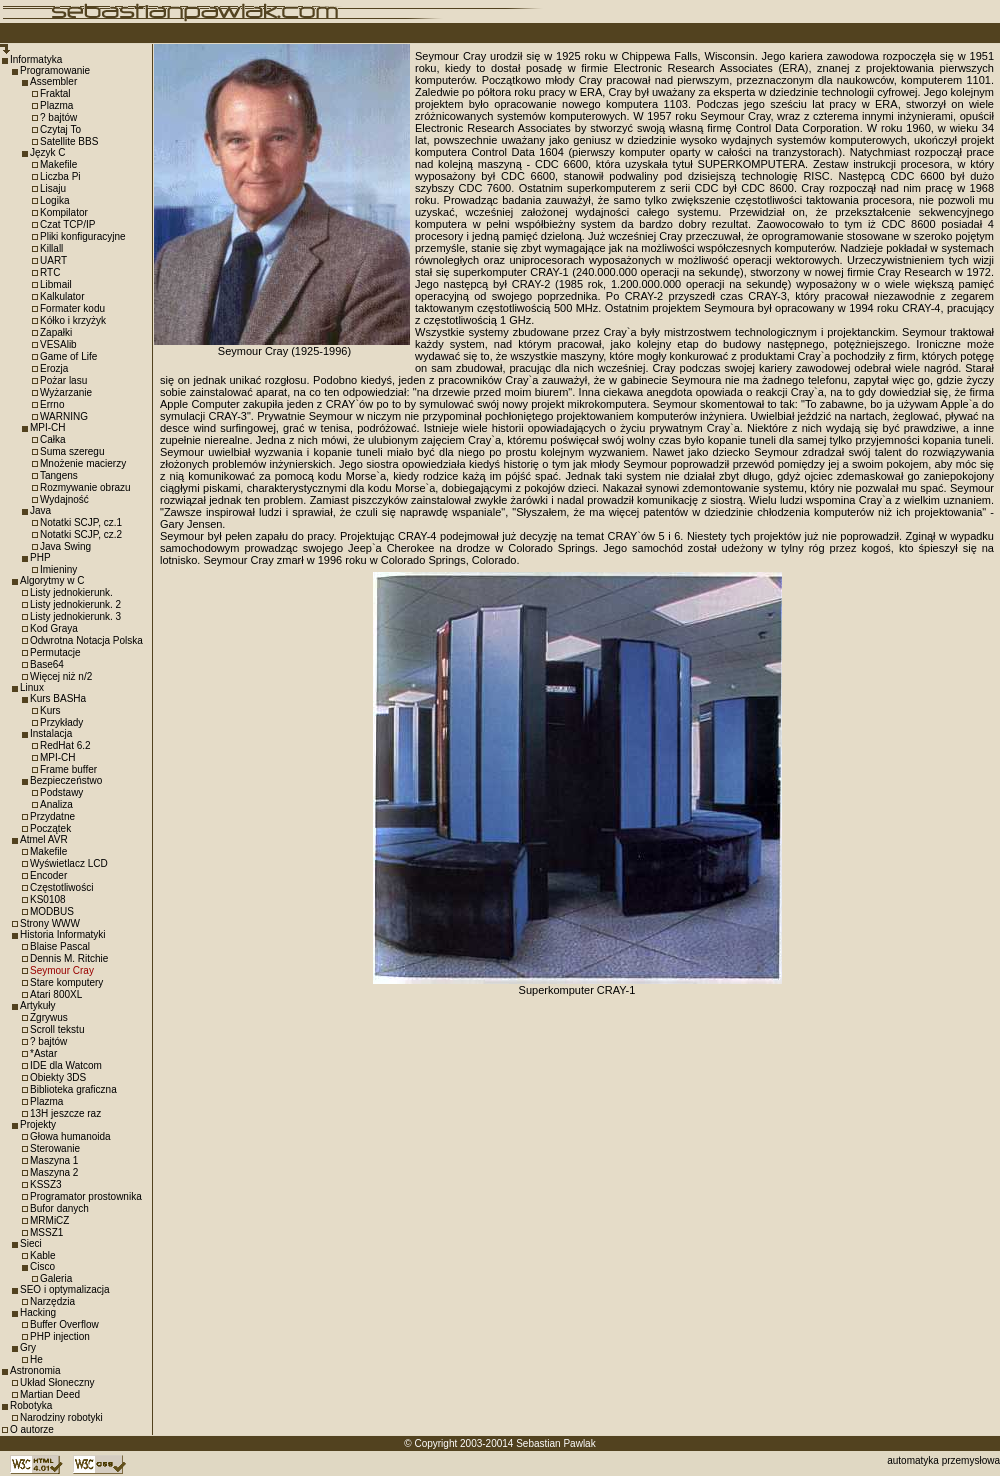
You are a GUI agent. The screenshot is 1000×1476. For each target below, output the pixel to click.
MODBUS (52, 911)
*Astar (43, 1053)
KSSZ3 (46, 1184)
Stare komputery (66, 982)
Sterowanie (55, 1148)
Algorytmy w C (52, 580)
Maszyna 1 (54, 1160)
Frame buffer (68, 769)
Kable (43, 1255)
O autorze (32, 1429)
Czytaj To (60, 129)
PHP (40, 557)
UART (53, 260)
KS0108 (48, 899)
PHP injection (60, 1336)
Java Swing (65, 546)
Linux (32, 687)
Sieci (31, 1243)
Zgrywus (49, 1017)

- - -

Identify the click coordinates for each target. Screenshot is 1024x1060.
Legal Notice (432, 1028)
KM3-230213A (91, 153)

- - -

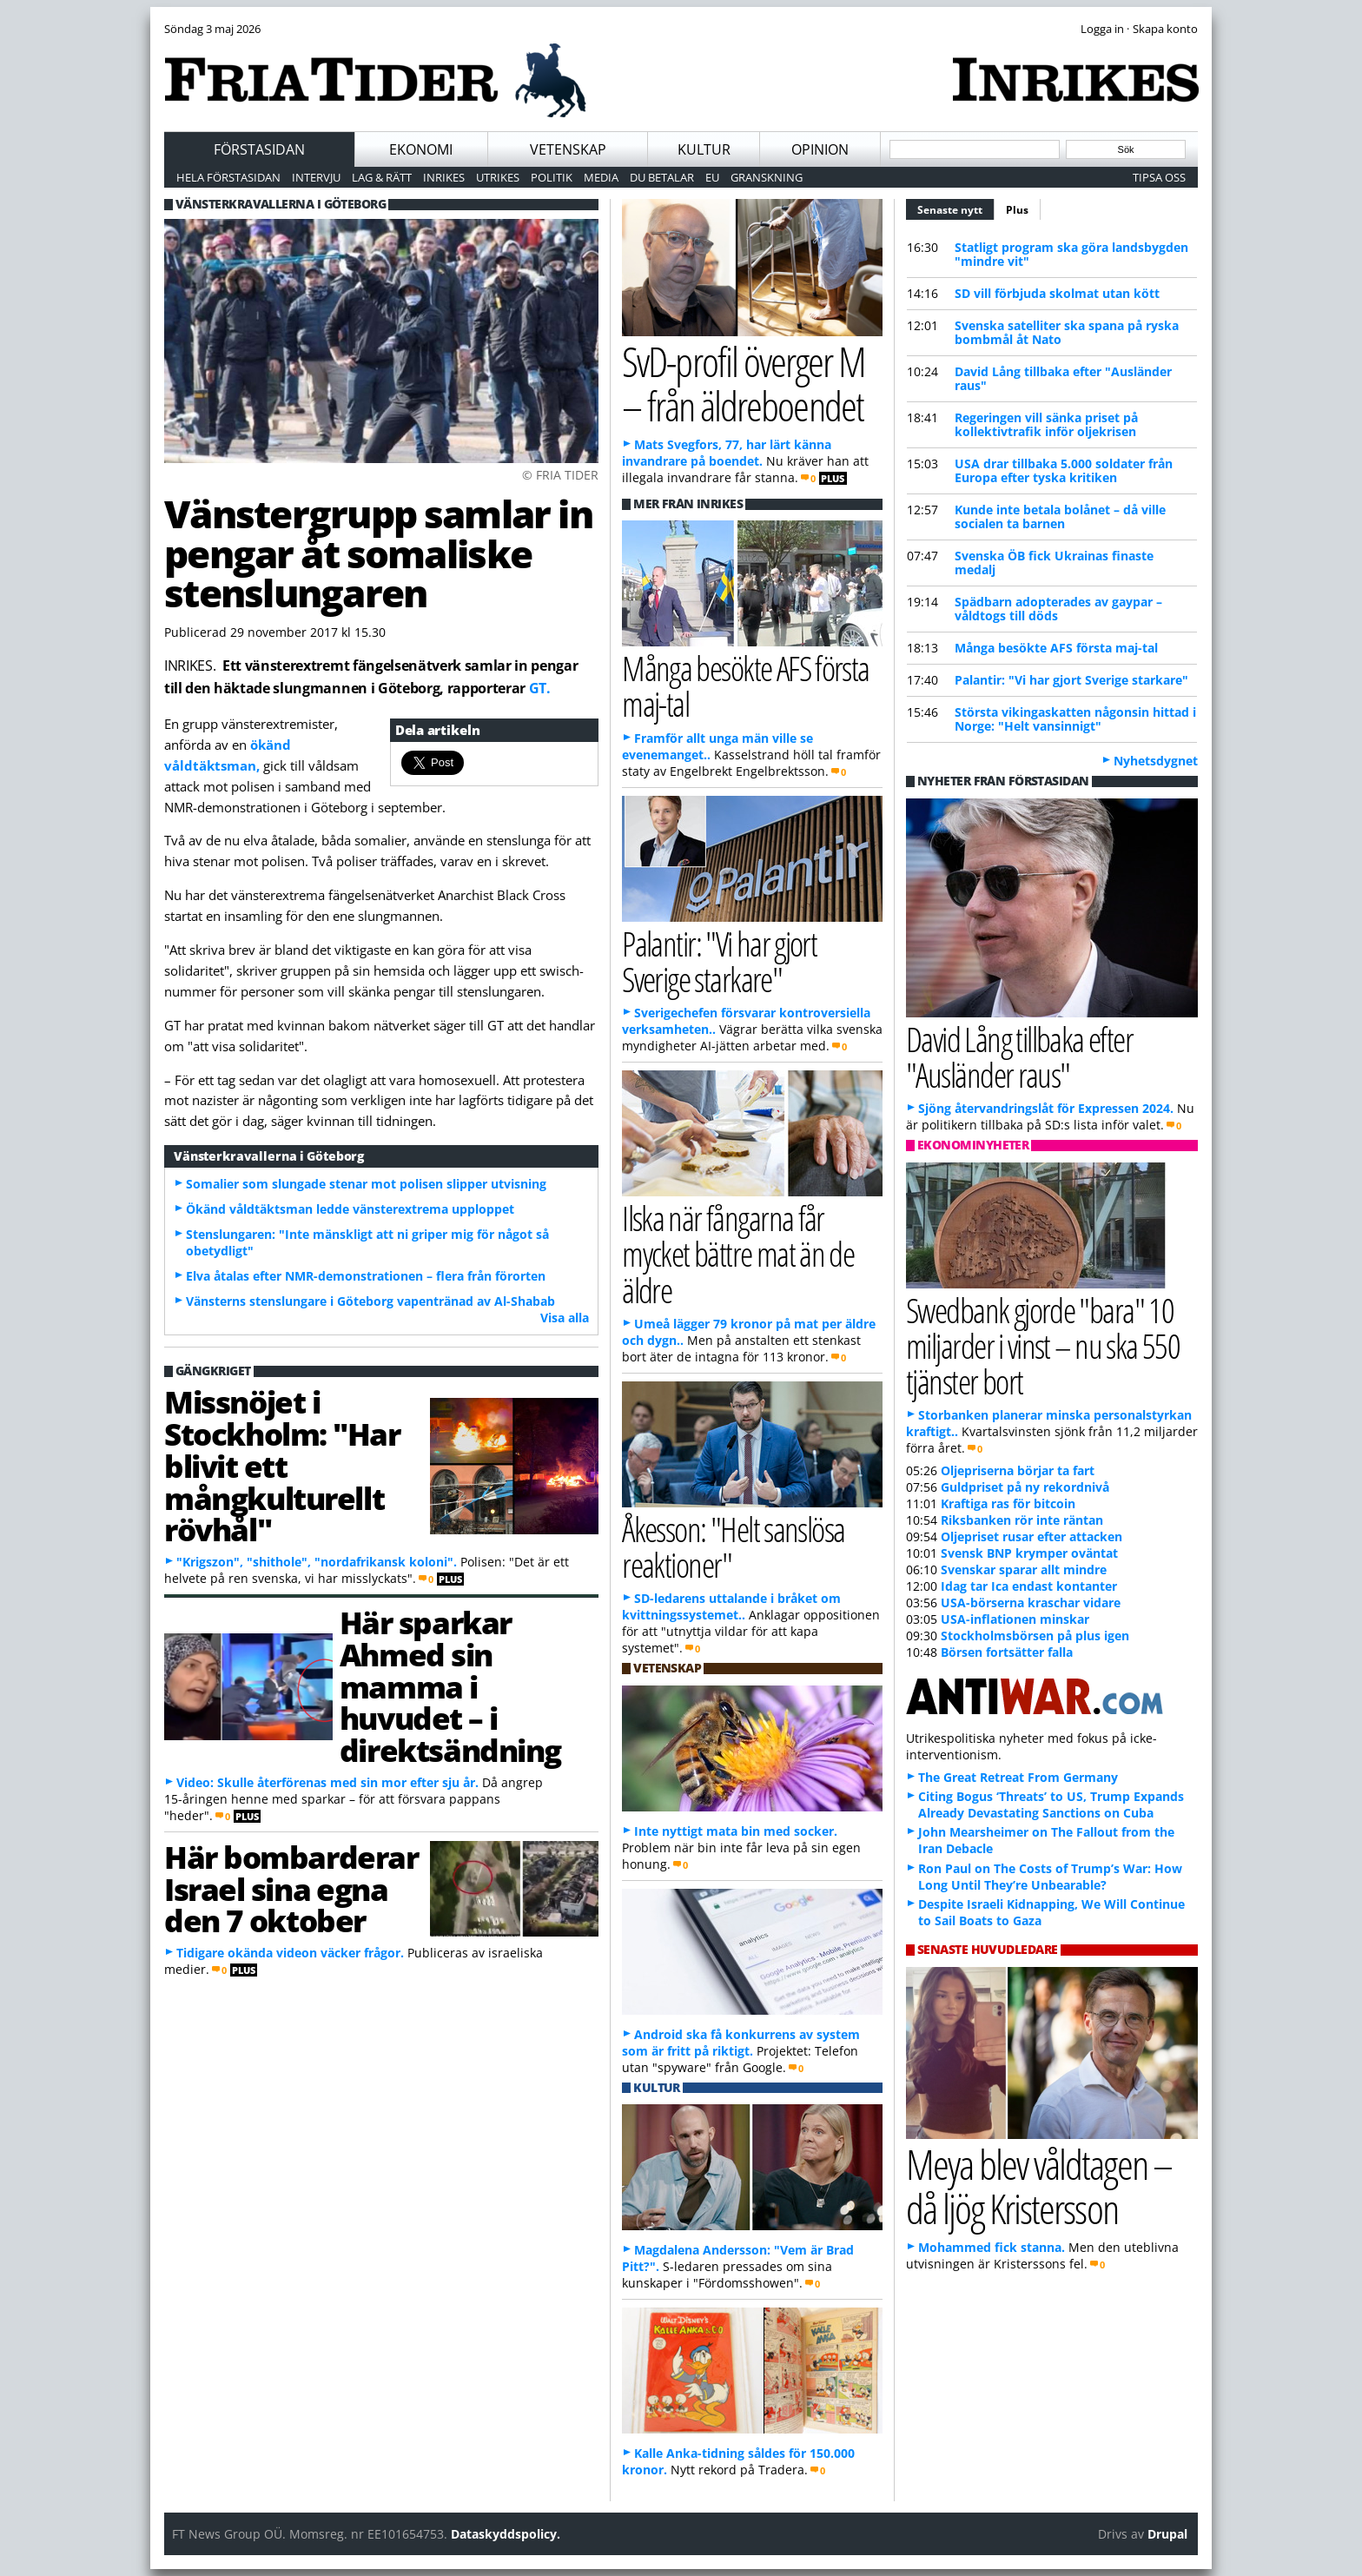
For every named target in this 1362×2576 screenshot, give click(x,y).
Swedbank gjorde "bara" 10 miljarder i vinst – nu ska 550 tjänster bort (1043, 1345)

- - -

■ **WORK INSTRUCTION**
Retype, in the same exact form, the lines of the material above from the line holding "UART (53, 260)" through the line holding "Zgrywus (49, 1017)".

■ **EXERCISE RESPONSE**
UART (53, 260)
KS0108 (48, 899)
PHP injection (60, 1336)
Java Swing (65, 546)
Linux (32, 687)
Sieci (31, 1243)
Zgrywus (49, 1017)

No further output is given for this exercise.